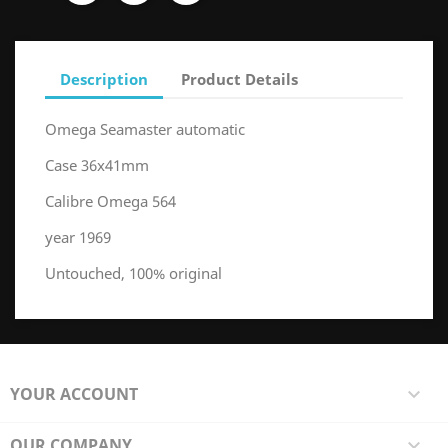
Description
Product Details
Omega Seamaster automatic
Case 36x41mm
Calibre Omega 564
year 1969
Untouched, 100% original
YOUR ACCOUNT

OUR COMPANY

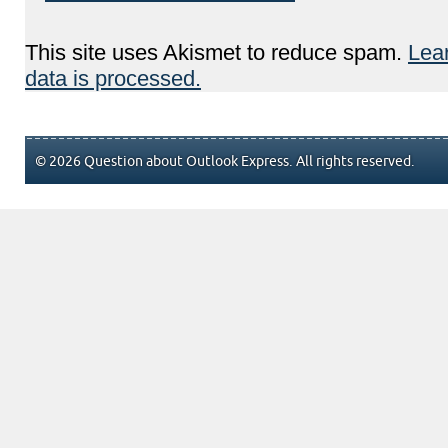
This site uses Akismet to reduce spam.
Lea
data is processed.
© 2026 Question about Outlook Express. All rights reserved.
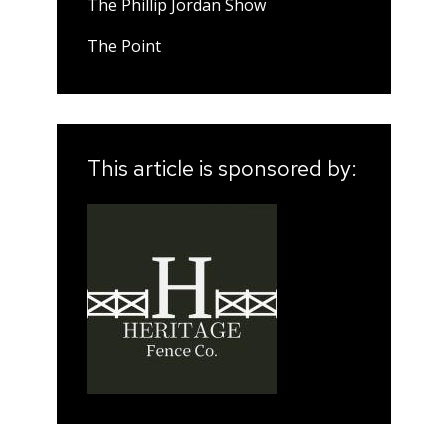
The Phillip Jordan Show
The Point
This article is sponsored by:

^^^^

▸ Task: The records above should be copied word for word, with the pictures left out.

▸ Response below:
Description
Product Details
Omega Seamaster automatic
Case 36x41mm
Calibre Omega 564
year 1969
Untouched, 100% original
YOUR ACCOUNT

OUR COMPANY

This site uses Akismet to reduce spam.
Lea
data is processed.
© 2026 Question about Outlook Express. All rights reserved.
The Phillip Jordan Show
The Point
This article is sponsored by:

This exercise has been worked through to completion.